Okay, back to the mac: I suppose there is nothing terribly groundbreaking about it – other than the fact that it is roughly the size and heft of a Popeye’s buttermilk biscuit.  Such proportions may not be out of the ordinary for some of you, but if you’re like me, your baseline macaroon reference point lies within the Manischewitz can.  Not that there’s anything wrong, as store-bought cookies in a can go, with the Mani-mini mac; I can’t be too unkind to a sugary morsel that has seen me through almost (emphasis on the “almost!”) 40 unleavened weeks of my life.

But there are some cookies for which ground need not be broken. A perfect coconut macaroon, for example, should be nothing more than this: shredded coconut, egg whites, sugar, salt – and maybe some vanilla.

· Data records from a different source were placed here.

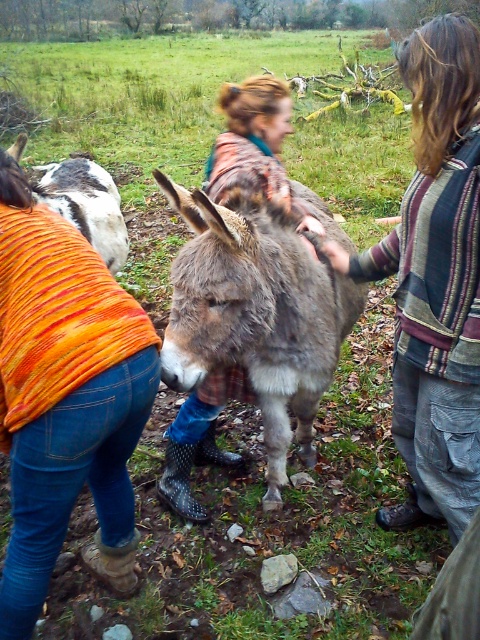 Which is in front, point (223, 323) or point (70, 211)?

Point (223, 323) is in front.

Does point (202, 355) come farther from viewer compared to point (22, 136)?

No.

This screenshot has width=480, height=640. I want to click on fuzzy gray donkey at center, so click(x=255, y=316).

Looking at this image, is orange knitted sweater at lower left closer to camera compared to white fur donkey at left?

Yes, it is.

Who is positioned more to the right, orange knitted sweater at lower left or white fur donkey at left?

orange knitted sweater at lower left

Which is in front, point (57, 369) or point (80, 202)?

Positioned in front is point (57, 369).

Identify the location of orange knitted sweater at lower left. This screenshot has height=640, width=480. (64, 397).

Is striped wool sweater at center shorter than fuzzy gray donkey at center?

No.

Does striped wool sweater at center appear on the left side of fuzzy gray donkey at center?

In fact, striped wool sweater at center is to the right of fuzzy gray donkey at center.

At what (x,y) coordinates should I click in order to perform the action: click on striped wool sweater at center. Please return your answer as a coordinate pair (x, y). The image size is (480, 640). Looking at the image, I should click on (434, 280). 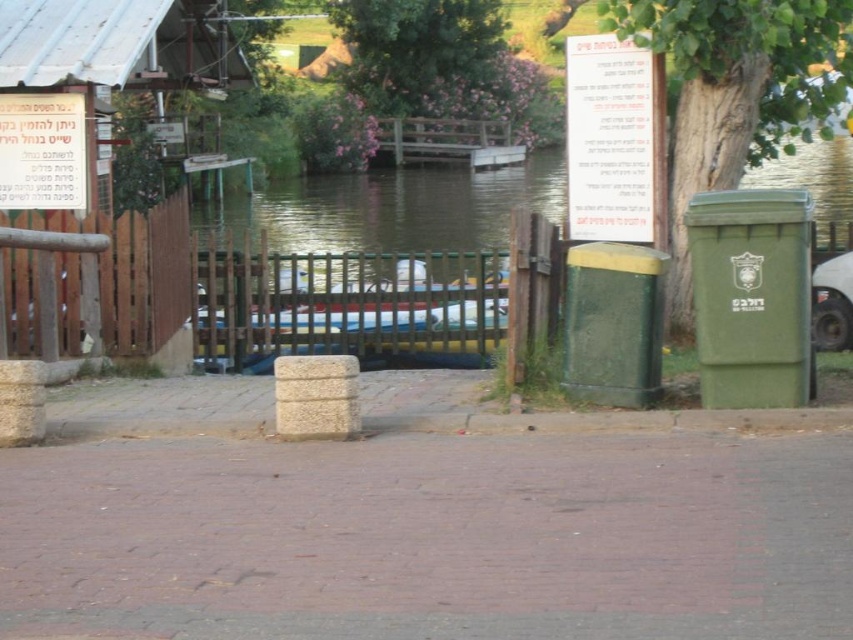 You are a visitor at the riverside area and want to dispose of a small piece of paper. You see a green textured bin at center and a white paper sign at upper center. Which object is located lower in the scene?

The green textured bin at center is positioned over the white paper sign at upper center, meaning the bin is lower than the sign.

You are a visitor at the riverside and want to dispose of your trash. You see the green textured bin at center and the brown wooden fence at left. Which object is nearer to you?

The green textured bin at center is closer to the viewer than the brown wooden fence at left, so the bin is nearer.

You are standing at the entrance of the wooden gate and want to dispose of some trash. There is a green textured bin at center. Can you walk straight ahead from the gate to reach the bin without needing to go around any obstacles?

Sometimes it will get a little dose of flour, but this really only gets in the way of the chewy, candy-like texture that I favor in a macaroon.  Indeed, this Red Fox number recalls the inside of a Mounds Bar.

Again, not groundbreaking, but the fact that the coconut is slightly toasted gives this one an edge over its counterparts.  It’s a small step that makes a pretty profound difference in taste, bringing out the full-bodied flavor of the fruit (yep, coconut is a fruit).  Also, there’s a very pleasing chewy ridge that forms around the base – egg whites and sugar, sans coconut.  It all works.

As Ben aptly put it – before polishing off the whole damn thing minus my one measly bite:  “It’s moist and gooey – in a good way.”

In a nutshell: If you brake for macaroons, this is one worth stopping for.